Now, some Democrats like Sens. Sherrod Brown of Ohio and Michael Bennet of Colorado want to use an expiring piece of the 2017 Republican tax cuts to bring Republicans to the negotiating table for a deal by year's end. The White House supports them, Axios reported.
"We should not extend corporate tax breaks at the end of this year without also extending the expanded Child Tax Credit," Bennet, Brown, Sen. Cory Booker of New Jersey, and Reps. Rosa DeLauro of Connecticut, Ritchie Torres of New York, and Suzan DelBene of Washington said in a Tuesday statement.
Those numbers come on the heels of a recent comprehensive analysis by research organization Child Trends, which found that child poverty has fallen 59% since 1993, with children across all races and states experiencing less need across multiple metrics within that timeframe.

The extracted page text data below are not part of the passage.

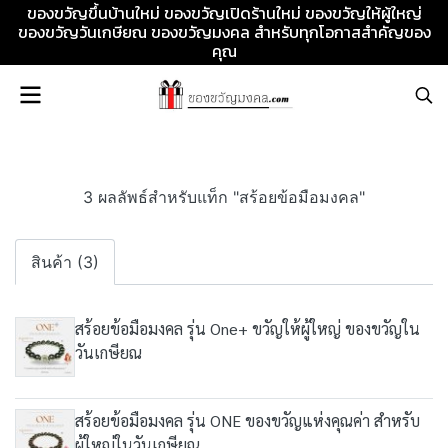
ของขวัญขึ้นบ้านใหม่ ของขวัญเปิดร้านใหม่ ของขวัญให้ผู้ใหญ่
ของขวัญวันเกษียณ ของขวัญมงคล สำหรับทุกโอกาสสำคัญของ
คุณ
3 ผลลัพธ์สำหรับแท็ก "สร้อยข้อมือมงคล"
สินค้า (3)
สร้อยข้อมือมงคล รุ่น One+ ขวัญให้ผู้ใหญ่ ของขวัญใน
วันเกษียณ
สร้อยข้อมือมงคล รุ่น ONE ของขวัญแห่งคุณค่า สำหรับ
ผู้ใหญ่ในวันเกษียณ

Nearly 28% of children were classified as poor in 1993, the researchers said, "poor" defined as lacking the income deemed necessary to meet basic needs. By 2019, that measure had fallen to roughly 11% — and that's not counting what temporary pandemic aid did to cut that further.
The Child Trends research suggests expanding the social safety net has only helped child poverty go down over the years, even in light of economic crises like the Great Recession.
Sharon Parrott, president of the Center on Budget and Policy Priorities, said in a statement without the expansion of the child tax credit, "some 2.1 million more children would have lived in families with incomes below the poverty line." That number was also highlighted in a Census Bureau post.
There was also other positive news out from the Census Bureau on Tuesday as well. The share of Americans with health insurance climbed to 91.7% in 2021, a slight increase from the year before. That's partly due to enhanced Affordable Care Act subsidies made available for people under the stimulus law. It allowed low-income Americans to pay a small amount or nothing for a private health plan.
Without measures like the expanded child tax credit, poverty likely increased in 2022.
"I certainly do have some concerns that without those economic impact payments and the child tax credits, we will see an increase in poverty in 2022," Elise Gould, senior economist at Economic Policy Institute, told Insider. "So we know that some of those measures were instrumental in reducing things like food insecurity. So unfortunately I think without them, we're going to see an increase in hardship in 2022, even though we've had a growing economy."